Thursday, August 28, 2008

Obama's speech

Right off the bat, let me just say that I'm not all that crazy about Barack Obama. I don't believe he is the progressive candidate that progressives think he is. Ever since it became clear that he would win the Democratic nomination, he's been moving to the center (read: right) so fast it's making liberal heads spin. He may be doing this because he's "politically savvy." It's hard to get a handle on what he really believes. If I had my druthers, Dennis Kucinich would be the Democratic nominee. Even had Kucinich gotten the nomination, it is my belief that Ralph Nader is the best candidate in this election, based solely on his stand on the issues as well as his past history in comparison with McCain, Obama or even Kucinich. But... the reality is, our next president will be either John McCain or Barack Obama. That said, well, you all know the outcome of that argument. I just wanted to clear the air before getting into the next bit.

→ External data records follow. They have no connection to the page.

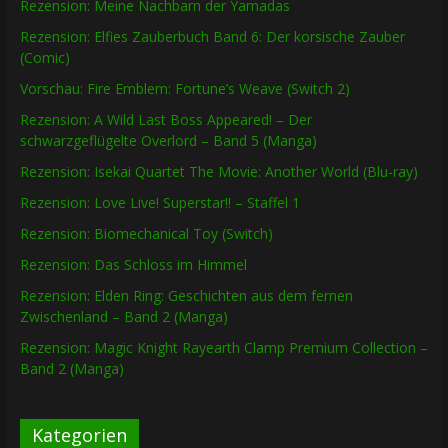
Rezension: Meine Nachbarn der Yamadas
Rezension: Elfies Zauberbuch Band 6: Der korsische Zauber
(Comic)
Vorschau: Fire Emblem: Fortune’s Weave (Switch 2)
Rezension: A Wild Last Boss Appeared! – Der
schwarzgeflügelte Overlord – Band 5 (Manga)
Rezension: Isekai Quartet The Movie: Another World (Blu-ray)
Rezension: Love Live! Superstar!! – Staffel 1
Rezension: Biomechanical Toy (Switch)
Rezension: Das Schloss im Himmel
Rezension: Elden Ring: Geschichten aus dem fernen
Zwischenland – Band 2 (Manga)
Rezension: Magic Knight Rayearth Clamp Premium Collection –
Band 2 (Manga)
Kategorien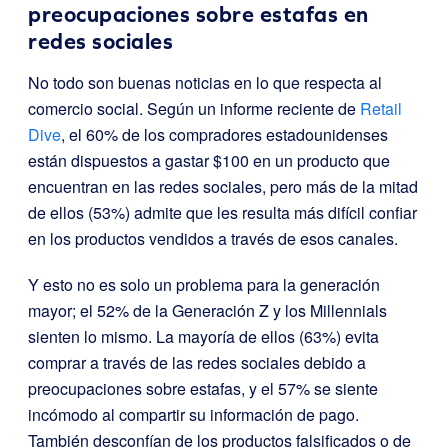
preocupaciones sobre estafas en
redes sociales
No todo son buenas noticias en lo que respecta al
comercio social. Según un informe reciente de
Retail
Dive
, el 60% de los compradores estadounidenses
están dispuestos a gastar $100 en un producto que
encuentran en las redes sociales, pero más de la mitad
de ellos (53%) admite que les resulta más difícil confiar
en los productos vendidos a través de esos canales.
Y esto no es solo un problema para la generación
mayor; el 52% de la Generación Z y los Millennials
sienten lo mismo. La mayoría de ellos (63%) evita
comprar a través de las redes sociales debido a
preocupaciones sobre estafas, y el 57% se siente
incómodo al compartir su información de pago.
También desconfían de los productos falsificados o de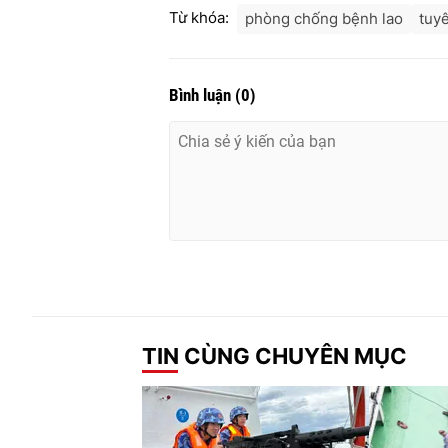
Từ khóa:
phòng chống bệnh lao
tuy
Bình luận
(
0
)
TIN CÙNG CHUYÊN MỤC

So, Obama gives "THE MOST IMPORTANT SPEECH OF HIS LIFE", as all the talking heads have been calling it, tonight at the Democratic National Convention. I decided to watch it, despite the fact that, as I've said before and will undoubtedly say again, I'm not very excited about the prospect of an Obama presidency. I'm sure that his speech will be dissected and interpreted by "experts" and their ilk to the point where it won't even be recognizable to people who actually heard it. The rethuglicans will attack individual phrases or words in an attempt to tear him down. Truly, the only platform McCain has to run on is fear. Fear of a black man in the oval office. Fear of terrorists. Fear of increased taxes. Fear of a smart and educated man (elitist). I'm sure that, in one way or another, the rethuglicans will play on all those fears, maybe more, and they will do it very skillfully. Let's give credit where credit is due: it's the only thing that they're good at.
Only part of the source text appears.